Introduction

Inflammatory bowel disease, and its major subtypes: Crohn’s disease and ulcerative colitis, involves chronic relapsing episodes of immune-mediated inflammation of the gastrointestinal tract. In addition to intestinal symptoms, such as abdominal pain and diarrhea, IBD patients frequently experience extra-intestinal symptoms like sacroiliitis and dermatitis contusiformis. No less than 200 genetic susceptibility loci have been confirmed so far, revealing the complexity of the mechanisms of IBD pathogenesis [1, 2]. As we have learned in previous studies [2,3,4], western diet and lifestyle has an association with the prevalence of IBD, since genetic mutations in the IBD susceptibility genes are independent of race, ethnicity, or demography. Western diet is characterized by higher levels of refined sugar, fat, and animal proteins, and it has been linked to increase the incidence of common chronic diseases including hypertension, type 2 diabetes, coronary disease, and cancer. Although we have learned from recent clinical and experimental studies that high-fat diet may cause IBD [4,5,6], the role of dietary sugars such as glucose in IBD remains unclear. In previous observational studies and in experimental studies, the effect of glucose on IBD has been widely investigated. Some studies postulated an association between glucose and IBD [7,8,9,10,11,12,13,14,15,16]. For example, an experimental study have shown that dietary sugars including glucose is positively associated with IBD risk in mice [16]. However, comparative studies on the effect of total carbohydrate intake and total sugar intake on UC or CD risk found no identified associations. By reason of these controversial findings, we decide to perform a MR study to investigate whether there is a causal relationship between glucose and IBD. We also included subtypes of glycemic traits, including HbA1c and T2DM, as previous studies also used these to monitor the changes and elevated levels in blood glucose [17].

By using MR analysis, which takes genetic variation as an instrumental variable (IV), causal relationships between exposure and outcome could be concluded. The principle of MR is that these genetic variants are randomly distributed at meiosis, so that we can strengthen the causal inference [18]. In the present study, we performed a two-sample summary data MR analysis to assess the bidirectional associations of glucose and glycemic traits with IBD and its both conditions CD and UC.

Materials and methods

Mendelian randomization design

Genetic variations were selected as instrumental variables and applied to two-sample MR analysis. According to the basic principles of MR study, our study should be carried out under three principal assumptions as follows: (1) the instrumental variables should be closely associated with the exposure; (2) the instrumental variables should be independent of any confounding variables that might take part in the way from exposure to outcome; (3) the instrumental variables only affected results through exposure [19].
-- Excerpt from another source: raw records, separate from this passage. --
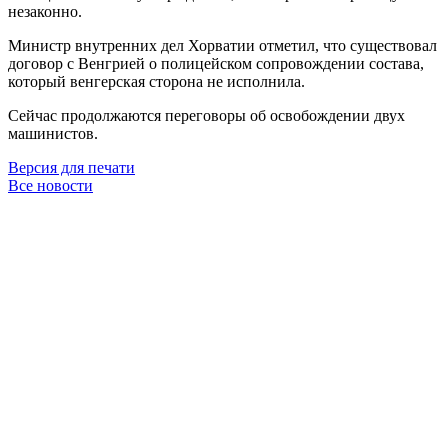
незаконно.
Министр внутренних дел Хорватии отметил, что существовал
договор с Венгрией о полицейском сопровождении состава,
который венгерская сторона не исполнила.
Сейчас продолжаются переговоры об освобождении двух
машинистов.
Версия для печати
Все новости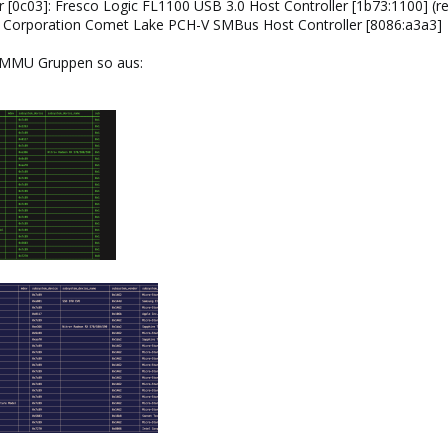
r [0c03]: Fresco Logic FL1100 USB 3.0 Host Controller [1b73:1100] (r
el Corporation Comet Lake PCH-V SMBus Host Controller [8086:a3a3]
OMMU Gruppen so aus: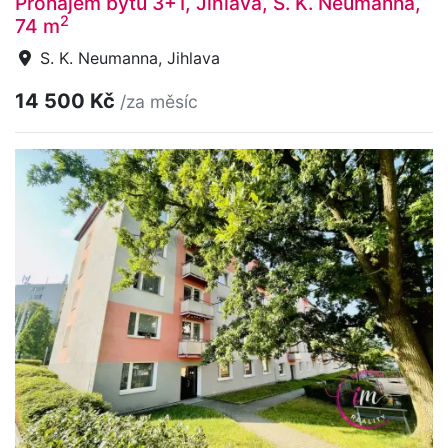
Pronájem bytu 3+1, Jihlava, S. K. Neumanna,
2
74 m
S. K. Neumanna, Jihlava
14 500 Kč
/za měsíc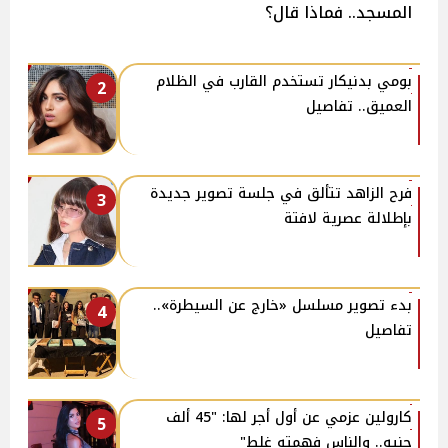
المسجد.. فماذا قال؟
بومي بدنيكار تستخدم القارب في الظلام
2
العميق.. تفاصيل
فرح الزاهد تتألق في جلسة تصوير جديدة
3
بإطلالة عصرية لافتة
بدء تصوير مسلسل «خارج عن السيطرة»..
4
تفاصيل
كارولين عزمي عن أول أجر لها: "45 ألف
5
جنيه.. والناس فهمته غلط"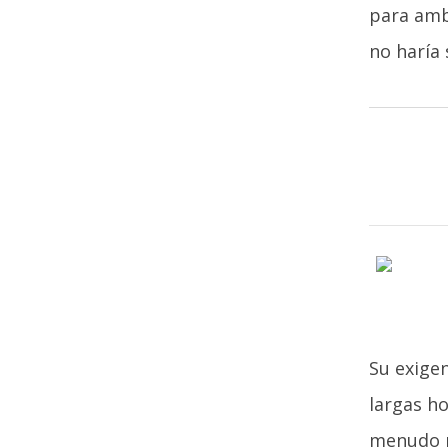
para amb
no haría 
Su exige
largas ho
menudo m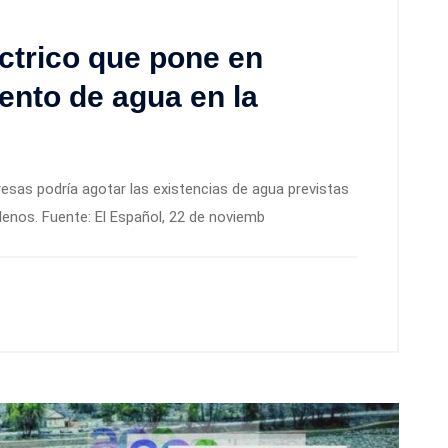
éctrico que pone en
ento de agua en la
esas podría agotar las existencias de agua previstas
lenos. Fuente: El Español, 22 de noviemb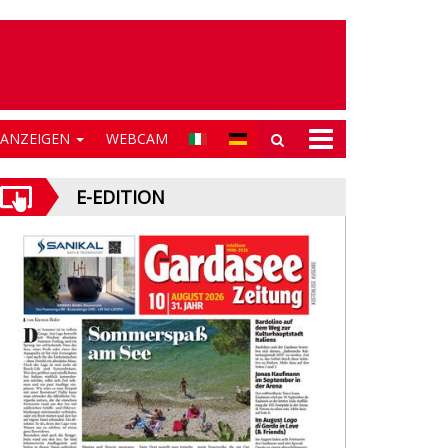
NANZEIGEN
WEBCAM
E-EDITION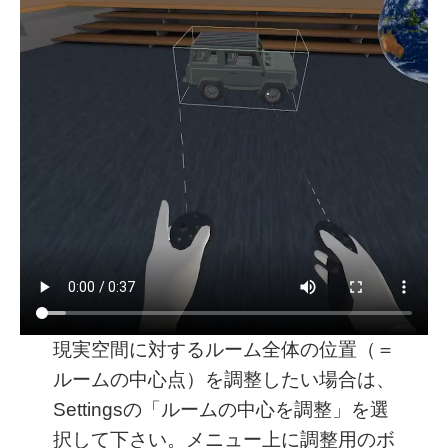
現実空間に対するルーム全体の位置（＝
ルームの中心点）を調整したい場合は、
Settingsの「ルームの中心を調整」を選
択して下さい。メニュー上に調整用のボ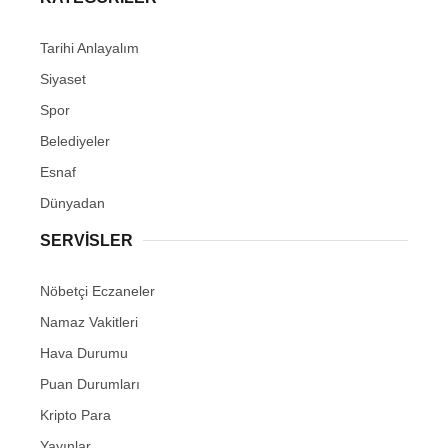
Tarihi Anlayalım
Siyaset
Spor
Belediyeler
Esnaf
Dünyadan
SERVİSLER
Nöbetçi Eczaneler
Namaz Vakitleri
Hava Durumu
Puan Durumları
Kripto Para
Yayınlar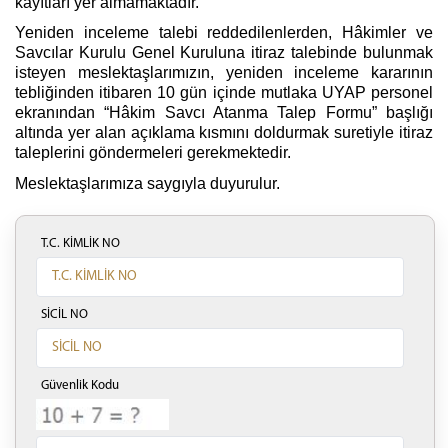
kayıtları yer almamaktadır.
Yeniden inceleme talebi reddedilenlerden, Hâkimler ve
Savcılar Kurulu Genel Kuruluna itiraz talebinde bulunmak
isteyen meslektaşlarımızın, yeniden inceleme kararının
tebliğinden itibaren 10 gün içinde mutlaka UYAP personel
ekranından “Hâkim Savcı Atanma Talep Formu” başlığı
altında yer alan açıklama kısmını doldurmak suretiyle itiraz
taleplerini göndermeleri gerekmektedir.
Meslektaşlarımıza saygıyla duyurulur.
T.C. KİMLİK NO
SİCİL NO
Güvenlik Kodu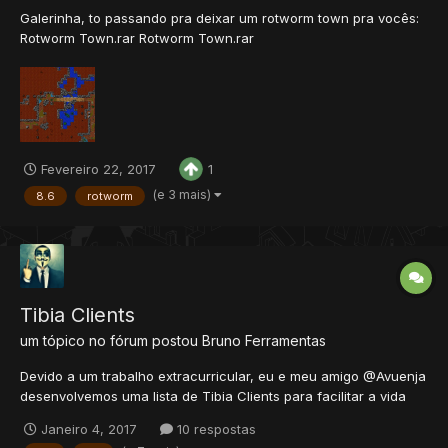
Galerinha, to passando pra deixar um rotworm town pra vocês:
Rotworm Town.rar Rotworm Town.rar
Fevereiro 22, 2017
1
(e 3 mais)
8.6
rotworm
Tibia Clients
um tópico no fórum postou
Bruno
Ferramentas
Devido a um trabalho extracurricular, eu e meu amigo @Avuenja
desenvolvemos uma lista de Tibia Clients para facilitar a vida
dos jogadores que procuram por downloads. Tibia Clients -
Janeiro 4, 2017
10 respostas
Downloads Windows Este site é gerenciado e hospedado por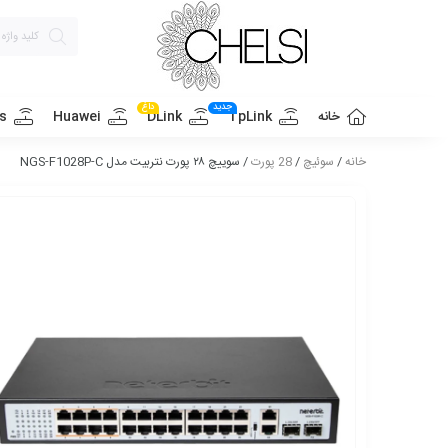
جدید
داغ
خانه
TpLink
DLink
Huawei
s
خانه
/
سوئیچ
/
28 پورت
/ سوییچ ۲۸ پورت نتربیت مدل NGS-F1028P-C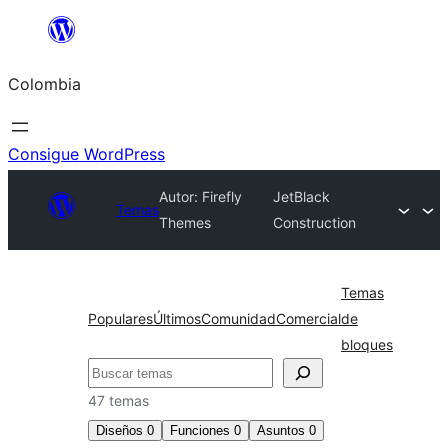
Saltar
al
Colombia
contenido
Consigue WordPress
Autor: Firefly
JetBlack
Temas
Themes
Construction
Temas
Populares
Últimos
Comunidad
Comercial
de
bloques
Buscar
47 temas
Diseños
0
Funciones
0
Asuntos
0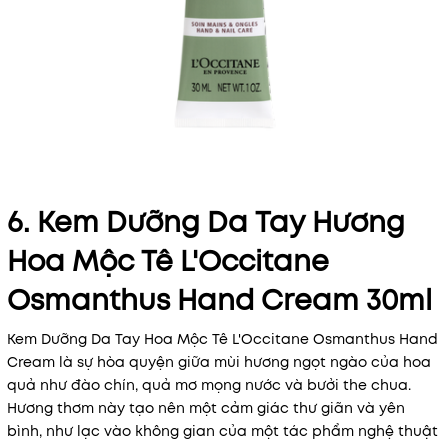
6. Kem Dưỡng Da Tay Hương
Hoa Mộc Tê L'Occitane
Osmanthus Hand Cream 30ml
Kem Dưỡng Da Tay Hoa Mộc Tê L'Occitane Osmanthus Hand
Cream là sự hòa quyện giữa mùi hương ngọt ngào của hoa
quả như đào chín, quả mơ mọng nước và bưởi the chua.
Hương thơm này tạo nên một cảm giác thư giãn và yên
bình, như lạc vào không gian của một tác phẩm nghệ thuật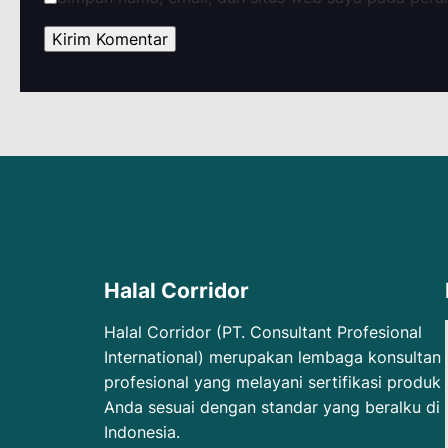
Halal Corridor
Halal Corridor (PT. Consultant Profesional
International) merupakan lembaga konsultan
profesional yang melayani sertifikasi produk
Anda sesuai dengan standar yang beralku di
Indonesia.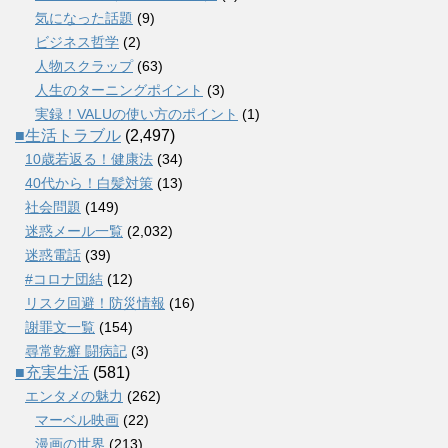
気になった話題
(9)
ビジネス哲学
(2)
人物スクラップ
(63)
人生のターニングポイント
(3)
実録！VALUの使い方のポイント
(1)
■生活トラブル
(2,497)
10歳若返る！健康法
(34)
40代から！白髪対策
(13)
社会問題
(149)
迷惑メール一覧
(2,032)
迷惑電話
(39)
#コロナ団結
(12)
リスク回避！防災情報
(16)
謝罪文一覧
(154)
尋常乾癬 闘病記
(3)
■充実生活
(581)
エンタメの魅力
(262)
マーベル映画
(22)
漫画の世界
(213)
Genome-wide association analysis

The genome-wide association studies (GWAS) summary statistics of glycemic traits and IBD were searched and extracted from IEU open gwas project (IEU), European Bioinformatics Institute (EBI) and FinnGen. Since all the aforementioned data was already in the public domain, additional ethical approval was no need. In order to reduce the bias caused by ethnically related confounders as far as possible, the genetic background of our study population was limited to European ancestry.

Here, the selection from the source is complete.